Beautiful Soup, html5lib or lxml?

D

Denis Egorov2012-05-11 18:37:29

Python

Denis Egorov, 2012-05-11 18:37:29

It is supposed to be used for parsing user-generated content. Accordingly, the main requirement is the correct processing of broken HTML. Speed is not critical. The lxml

documentation has this:

BeautifulSoup Parser
html5lib Parser

Those. it can parse with these libraries and return an lxml tree . The html5lib docs say:

Support for minidom, ElementTree (including cElementTree and lxml.etree ), BeautifulSoup (deprecated) and custom simpletree output formats

I will most likely need to go over the entire DOM, I think SAX will be convenient. Even so: run through SAX and build a new tree using certain filter-transforming rules and text typography.

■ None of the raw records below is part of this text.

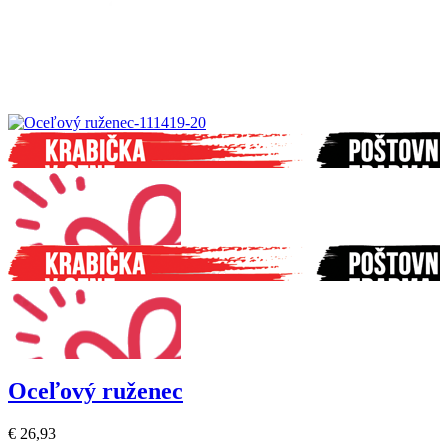
Oceľový ruženec
€ 26,93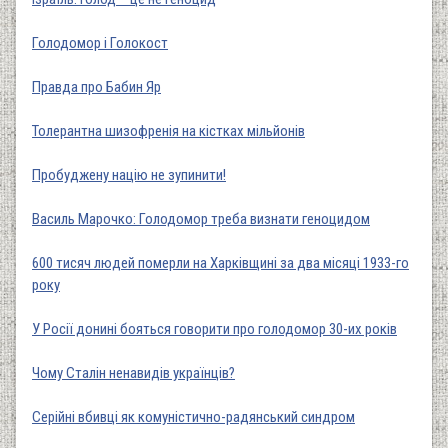
Голодомор і Голокост
Правда про Бабин Яр
Толерантна шизофренія на кістках мільйонів
Пробуджену націю не зупинити!
Василь Марочко: Голодомор треба визнати геноцидом
600 тисяч людей померли на Харківщині за два місяці 1933-го
року
У Росії донині бояться говорити про голодомор 30-их років
Чому Сталін ненавидів українців?
Серійні вбивці як комуністично-радянський синдром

Here in thought. Tell me what to choose?

Reply

Answer the question

In order to leave comments, you need to log in

4 answer(s)

K

kmike, 2012-05-11
@ur001

html5lib has the most correct and reliable parser (according to the spec), but it is slow. lxml is the fastest and parses quite well. You can use iterparse instead of SAX, it's often more convenient, and often faster.

A

alternativshik, 2012-05-11
@alternativshik

lxml for sure.

P

pawnhearts, 2012-05-12
@pawnhearts

in fact, beautifulsoup was developed for broken html, I don’t know why they dissuade it.

K

kmike, 2012-05-21
@kmike

@ur001, I looked at the lxml code again, there are a lot of regexps scattered across modules ( github.com/lxml/lxml/blob/master/src/lxml/html/clean.py#L62 ), but I was completely wrong : html parsing in lxml is based mostly on xml parsing.
Those. lxml thinks html is just invalid xml that can be fixed. From a theoretical point of view, the assumption is incorrect, for parsing html5 and xml, completely different parsers are needed, but in practice it often works.